Do not push yourself if you are unable to do all of the stretches. Do what you can and work your way up. Make sure you warm up by taking a brisk walk or jog for 10-15 minutes before stretching.
Hip Flexor Stretch: The first stretch you can do to relieve and strengthen your hip muscles is the hip flexor stretch. For this stretch you will start out in a lunge. Put one knee on the floor and stretch the other leg in front of you. Bend the leg in front at a 90-degree angle with your foot on the ground making sure it is flat. Now place your hands on your hips. Push your torso and pelvis forward, continue until you feel the stretch in your hip flexor. Once you feel that stretch stop for a minimum of 30 seconds working your way up to 1-2 minutes on each side. Continue stretching further as you work your way up to a longer stretch time.
Butterfly Stretch: The next stretch you can do is called the butterfly stretch. For this stretch you will sit on the ground. While sitting you will bend your legs and bring the bottom of your feet together, so they are touching. Once your feet are together, allow your knees to fall down to each side. Now inch your heels closer to your body and lean forward. Use your elbows to advance your knees down to the ground. Just as the last stretch you will start out doing this stretch for 30 seconds and work up to 1-2 minutes per day.
Pigeon Pose: Next is pigeon pose. This stretch begins on all fours. Once you are comfortable bring your left knee forward towards your left wrist and place your ankle next to your right hip. Now you will extend your right leg behind you and allow your upper body to bend over your left leg. Once you settle into the pose allow yourself to go deeper into the stretch. Once you have completed the stretch for 30 second up to 2 minutes depending on your comfort level, repeat on the other side.
Figure Four: Another great stretch for your hips is the figure four stretch. This stretch is performed by laying on your back. Then you will bend your legs and place your feet flat on the ground. Now put your left ankle over your right knee. Clasp your hands together around the back of your right leg and bring it towards your chest. You should feel this stretch through your hip and glutes.

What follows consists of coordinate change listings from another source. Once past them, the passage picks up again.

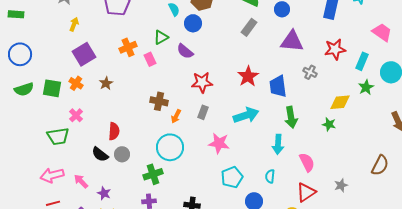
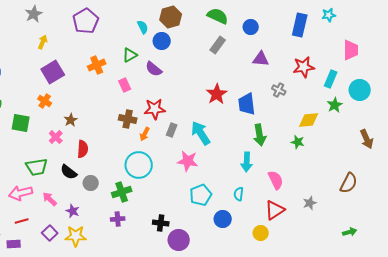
pink trapezoid: (382, 32) -> (351, 50), turned 55
purple triangle: (292, 41) -> (261, 59), size x0.7
pink rectangle: (150, 59) -> (125, 85), moved
red star: (202, 82) -> (155, 109), moved
brown star: (106, 83) -> (71, 120), moved
green square: (52, 88) -> (21, 123), moved
pink cross: (76, 115) -> (56, 137), moved
cyan arrow: (246, 115) -> (201, 133), moved, turned -105
green trapezoid: (58, 136) -> (37, 167), moved
gray circle: (122, 154) -> (91, 183), moved

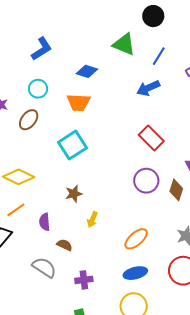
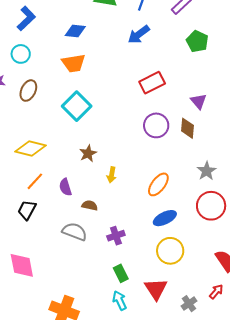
cyan circle: (38, 89) -> (21, 54), moved
red rectangle: (151, 138) -> (152, 83), turned -60

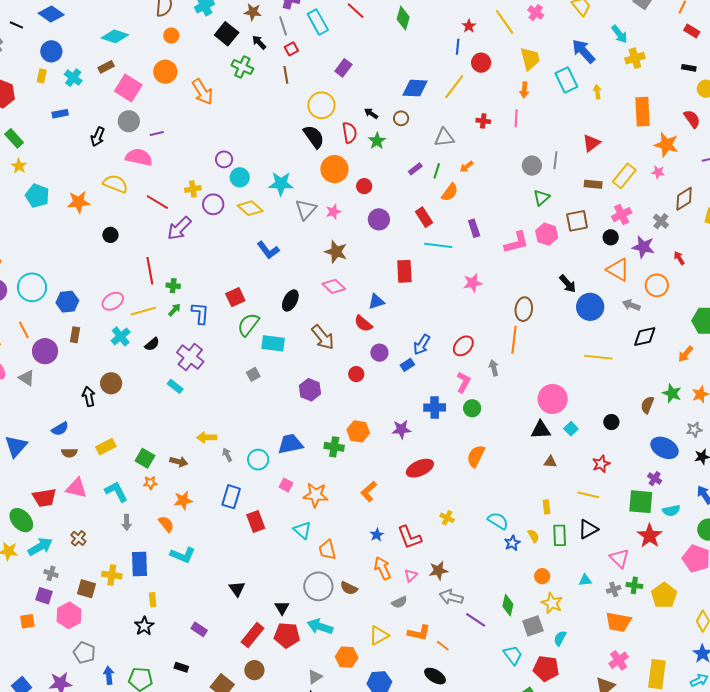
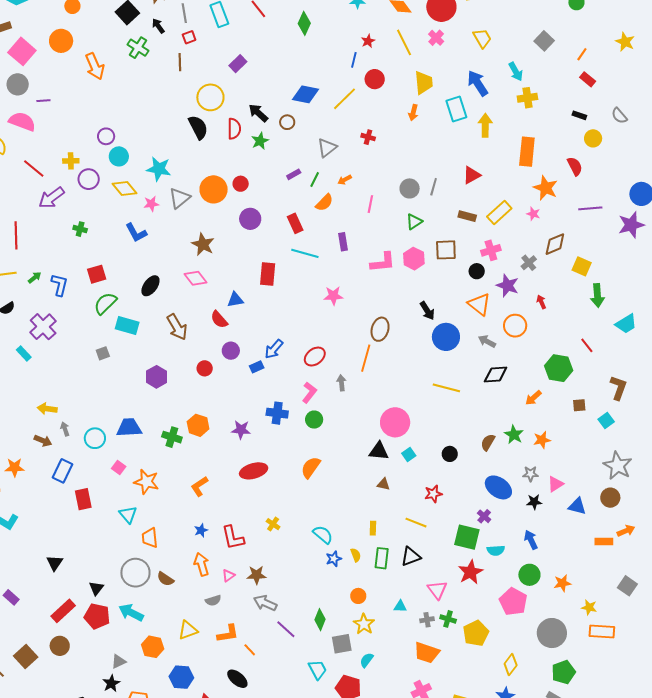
yellow arrow: (597, 92) -> (485, 125), size x1.6
black arrow: (371, 113) -> (258, 113), size x1.5
pink line: (516, 118) -> (370, 204), moved
gray triangle: (444, 138) -> (327, 148), turned -40
orange circle: (334, 169) -> (214, 189), moved
pink star: (333, 212) -> (151, 204), moved
green cross: (173, 286) -> (80, 229), moved
brown arrow: (179, 462) -> (43, 441), moved
orange L-shape: (419, 633) -> (228, 634), turned -30

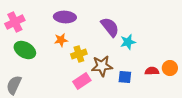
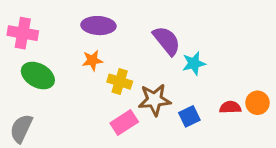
pink cross: (15, 22) -> (23, 33), turned 36
yellow cross: (79, 54) -> (120, 82), turned 35
blue square: (125, 77) -> (189, 116), turned -32

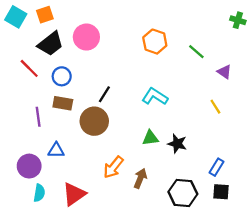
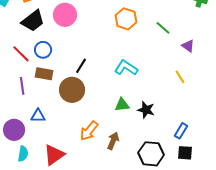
red line: (29, 68) -> (21, 54), moved

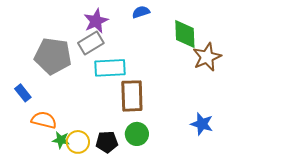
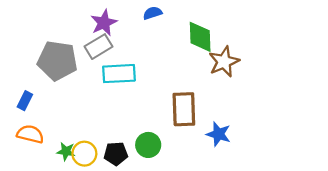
blue rectangle: (23, 93) -> (25, 101), turned 66
brown rectangle: (132, 96) -> (184, 109), moved
orange semicircle: (44, 120) -> (30, 134), moved

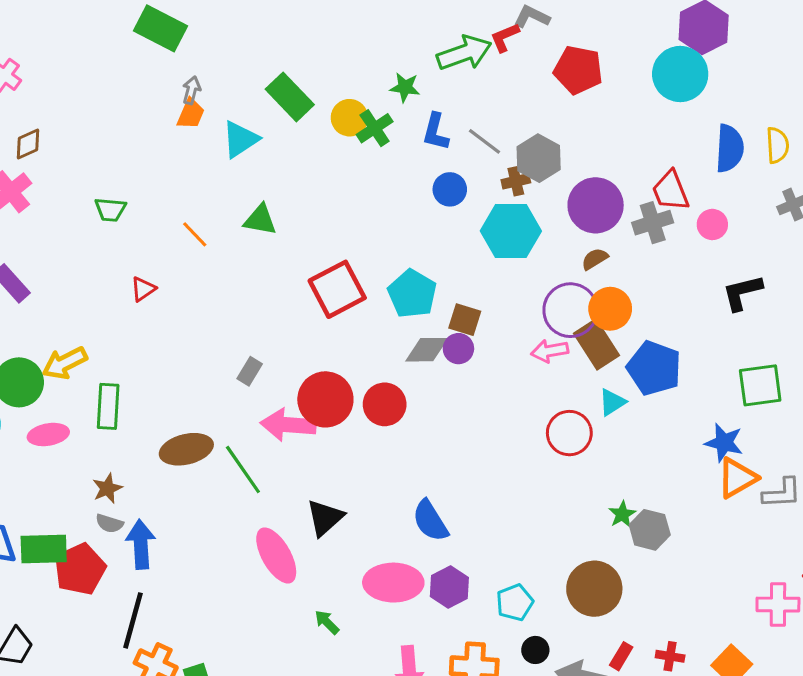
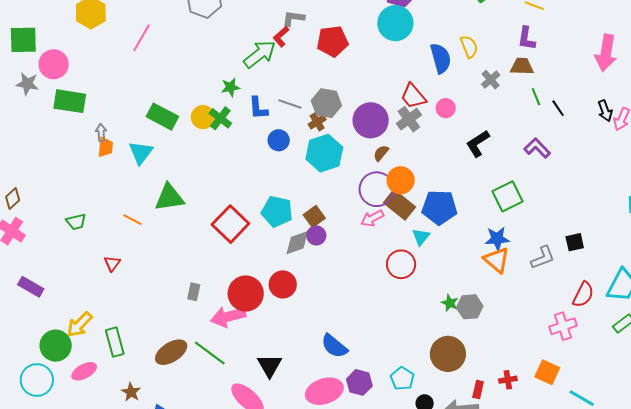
green triangle: (260, 220) -> (169, 197), size x1.4
brown square: (465, 320) -> (314, 217), turned -35
orange triangle: (737, 478) -> (497, 260), moved, turned -32

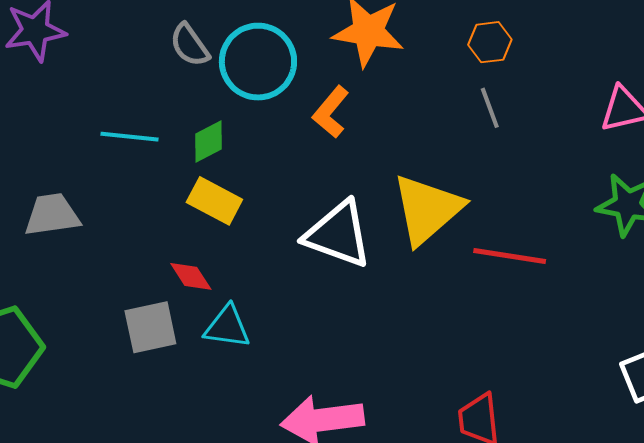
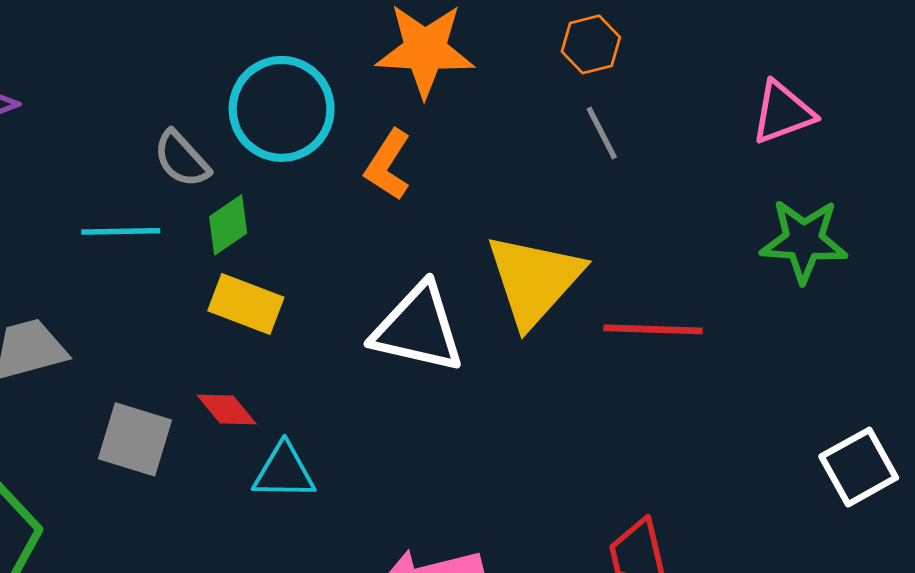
gray semicircle: (190, 45) -> (182, 159), moved
gray square: (150, 327) -> (135, 439), moved, turned 36

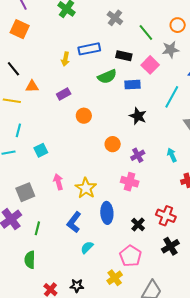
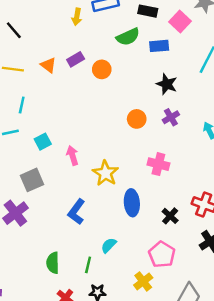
orange triangle: (32, 86) -> (48, 65), moved, turned 40
orange circle: (84, 116) -> (102, 69), moved
cyan square: (41, 150) -> (43, 142), moved
purple cross: (138, 155) -> (171, 117), moved
pink arrow: (58, 182) -> (72, 155), moved
blue L-shape: (74, 222) -> (76, 212), moved
green line: (37, 228) -> (88, 265), moved
green semicircle: (30, 260) -> (53, 263), moved

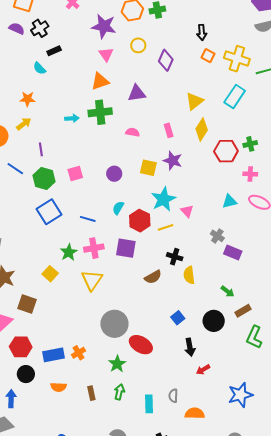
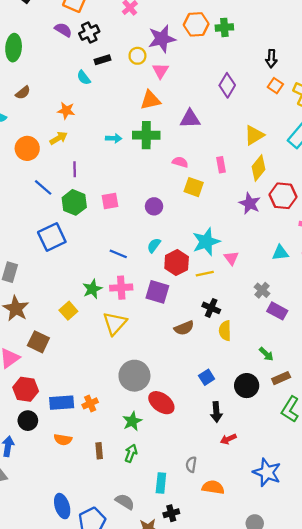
purple star: (104, 26) -> (162, 39), turned -30
yellow circle: (138, 45) -> (137, 56), moved
purple star: (173, 161) -> (250, 203), moved
yellow square: (148, 168) -> (194, 187), moved
blue square: (49, 212) -> (52, 237), moved
blue star: (240, 395) -> (267, 472), turned 30
cyan rectangle: (149, 404) -> (161, 483), moved

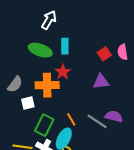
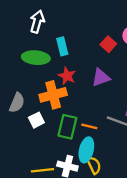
purple triangle: (101, 82) -> (101, 78), moved
orange line: (71, 119) -> (89, 126), turned -32
green rectangle: (44, 125) -> (67, 127), moved

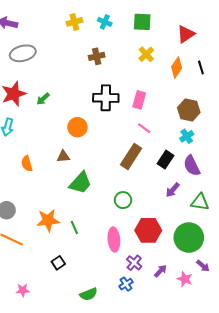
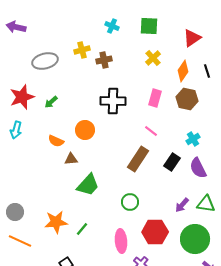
yellow cross: (74, 22) -> (82, 50), moved
gray ellipse: (23, 53) -> (45, 61), moved
pink rectangle: (139, 100) -> (155, 98), moved
brown hexagon: (189, 110) -> (187, 99), moved
orange semicircle: (27, 164) -> (56, 141), moved, turned -49
purple arrow: (173, 190) -> (182, 205), moved
green line: (74, 227) -> (82, 229), turned 64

Yoga Squat: The Yoga squat is performed by standing with your feet shoulder-width apart. Then bend your knees and lower your bottom to the ground. Place your arms in the prayer position and breathe while your elbows press your thighs apart.
Leg Swings: The sixth and final stretch is leg swings. To perform this stretch you will need to brace yourself with a table or some other stable surface. Now you will step back about 12 inches or so and swing your leg side to side trying not to twist your upper body. After that turn your side while bracing the wall and swing your leg back and forth. This allows you to stretch your hamstrings, glutes and hip flexors.
If these stretches are too difficult or painful to perform, ice your hip beforehand to see if that helps. If not, reach out to your doctor to seek further assessment. Try to stretch every day. The more time you can devote to stretching the easier it will become and the healthier you will begin to feel.